-- DATASET RECORDS follows --

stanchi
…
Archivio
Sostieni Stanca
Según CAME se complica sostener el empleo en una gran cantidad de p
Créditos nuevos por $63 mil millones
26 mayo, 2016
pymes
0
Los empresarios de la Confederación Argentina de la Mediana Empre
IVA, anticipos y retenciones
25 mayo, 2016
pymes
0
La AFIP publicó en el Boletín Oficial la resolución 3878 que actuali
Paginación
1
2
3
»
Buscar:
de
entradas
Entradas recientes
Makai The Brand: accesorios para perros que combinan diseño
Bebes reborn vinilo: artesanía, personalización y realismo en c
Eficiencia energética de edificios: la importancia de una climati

-- DATASET RECORDS concluded --

# YOUR TASK:
Exactly the lines from the one containing "25 mayo, 2016" to the final line of the data, both included, should be printed, and nothing more.

# SOLUTION FOR THIS EXERCISE:
25 mayo, 2016
pymes
0
La AFIP publicó en el Boletín Oficial la resolución 3878 que actuali
Paginación
1
2
3
»
Buscar:
de
entradas
Entradas recientes
Makai The Brand: accesorios para perros que combinan diseño
Bebes reborn vinilo: artesanía, personalización y realismo en c
Eficiencia energética de edificios: la importancia de una climati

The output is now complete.